Arthur Fils

19 Aprile 2026

Federico Vincenti

Rafa Jodar, più Alcaraz o più Sinner? L’opinione di Arthur Fils, che ci ha giocato contro

Arthur Fils continua la sua crescita nel circuito ATP e lo dimostra con una settimana di alto livello al Barcelona Open 2026, torneo in cui ha centrato la finale al termine di un percorso solido e ricco di adattamenti tattici. Ma oltre al risultato, a colpire sono state soprattutto le sue dichiarazioni su Rafael Jódar, uno dei prospetti più interessanti del tennis spagnolo.

Una semifinale intensa e il paragone per Jodar

Il match contro Jódar è stato tutt’altro che semplice, come ha ammesso lo stesso Fils in conferenza stampa:

“È stata una partita molto dura. Ho giocato bene, ma lui è davvero molto, molto forte. Per una volta mi ha superato nel ritmo. Gli auguro un grande futuro”.

Parole che pesano, soprattutto considerando il momento di forma del francese e il livello espresso durante tutta la settimana.

Fils ha raccontato con lucidità il momento di svolta del match, arrivato a metà del secondo set dopo un avvio complicato:

“All’inizio restavo troppo nella mia diagonale, pensando che avrebbe sbagliato, ma colpiva molto bene e mi metteva in difficoltà. Ho dovuto cambiare tattica: l’ho mosso di più, ho usato il dritto e il rovescio lungolinea. Quello ha cambiato la partita”.

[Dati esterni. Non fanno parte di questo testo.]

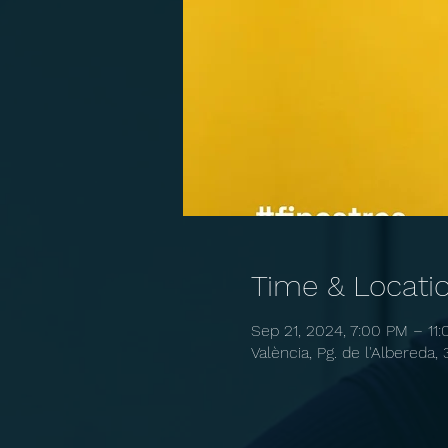
Time & Locati
Sep 21, 2024, 7:00 PM – 11
València, Pg. de l'Albereda, 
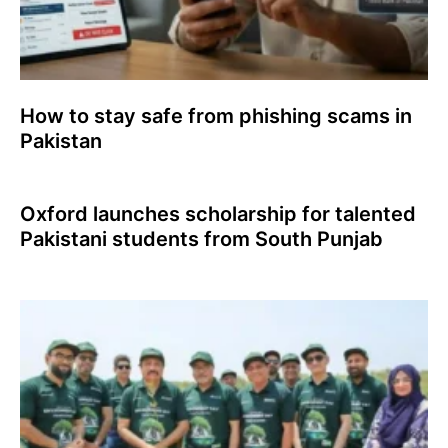
How to stay safe from phishing scams in
Pakistan
Oxford launches scholarship for talented
Pakistani students from South Punjab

Un aggiustamento decisivo che gli ha permesso di ribaltare l’inerzia e prendere il controllo del confronto.

Uno degli aspetti più evidenti del Fils visto a Barcellona è la maturità nella gestione dei momenti chiave:

“Perdere il primo set non è un problema. Hai ancora due set per vincere. Cerco di non sprecare energie con le emozioni: niente grandi esultanze, si resta concentrati e si torna al lavoro”.

Un approccio che riflette una crescita non solo tecnica, ma anche mentale, frutto di una pianificazione più attenta rispetto al passato.

La dichiarazione più interessante riguarda però il confronto tra Jódar e i big del circuito. Fils non ha avuto dubbi:

“Se devo fare un paragone, direi che somiglia più a Sinner. È molto solido da fondo campo, su entrambi i lati. Alcaraz è diverso, può cambiare tante cose durante il match ed è già campione da anni”.

Un’investitura significativa per il giovane madrileno, accostato a uno dei giocatori più completi e continui del circuito.


Ora la sfida con Andrey Rublev

In finale, Fils affronterà Andrey Rublev, avversario che conosce bene:

“È sempre dura contro di lui. Abbiamo avuto grandi battaglie. Non sarà facile, ma non vedo l’ora: sarà una bella partita”.

Nonostante l’avvicinarsi della stagione clou sulla terra battuta, il francese mantiene i piedi per terra:

“Ora siamo a Barcellona, poi Madrid, Roma, Amburgo e infine Roland Garros. Ma per il momento penso solo alla finale”.

Con l’ingresso tra i primi 30 del mondo ormai assicurato, Fils si presenta come uno dei nomi più interessanti in vista dei prossimi mesi.